A 2003 article by Ken Knight, Chad Starkey and Chris
Ingersoll* established guidelines for displaying degrees,
licenses and credentials, and this information is still valid
today. The article says it is proper to list academic degrees
first, licenses second and credentials last. Here, credentials
include BOC certification. For instance, an AT holding a
master’s degree and working in a state where licensure is not
required should write, “Sally Snow, MS, ATC” – not “ATC,
MS.” The same AT working in a state with licensure would
correctly write, “Sally Snow, MS, LAT, ATC.”
What do these qualifications mean? Licensure provides a
legal right to practice, while certification, which is voluntary,
states that a professional body – in this case, the BOC
– has determined that your knowledge and skills have
met a pre-determined standard. If you use more than one
credential, list them in order of difficulty of obtaining them.

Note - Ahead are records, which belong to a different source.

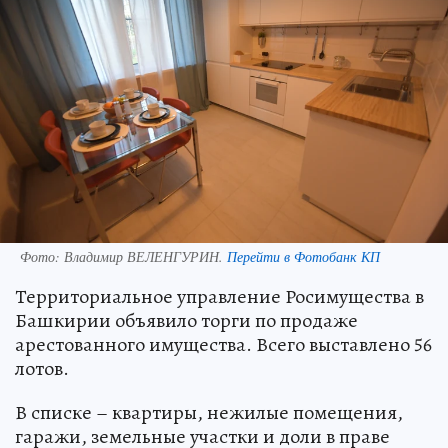
Фото:
Владимир ВЕЛЕНГУРИН.
Перейти в Фотобанк КП
Территориальное управление Росимущества в
Башкирии объявило торги по продаже
арестованного имущества. Всего выставлено 56
лотов.
В списке – квартиры, нежилые помещения,
гаражи, земельные участки и доли в праве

With credentials of similar difficulty, such as ATC and PT, list
them in chronological order.
Common Errors and Exceptions
Because confusion has persisted over the years, we know of
several common errors. One error involves listing licensure
and certification as a single abbreviation; such incorrect
examples include ATC/L, LATC and ATC/R. The first example
implies that certification is more important than licensure,
which is not the case. The second and third examples
improperly append the ATC® credential, which is a registered
trademark and cannot be modified. Two exceptions exist:
•;Wisconsin, by state law, does not allow you to use
ATC®; the law specifies the use of LAT
•;And in Texas, everyone is an LAT because not all
Texas ATs have to be certified. Texas has its own set of
requirements to earn a license, BOC certification and/or
the Texas licensing exam
As far as BOC and our protection of the credential, we do
not regulate against the improper treatment of licensure and
regulation. However, we do regulate against those who use
the ATC® credential and are not currently certified.
Finally, we offer one more note on usage. Despite the
common misconception, ATC is not a noun. An AT is the
person who holds the credential, while ATC is the credential.
For this reason, it would be inappropriate to say, “Bob Jones
is the ATC for the Cardinals.” Instead, it is correct to say,
“Bob Jones is the AT for the Cardinals.”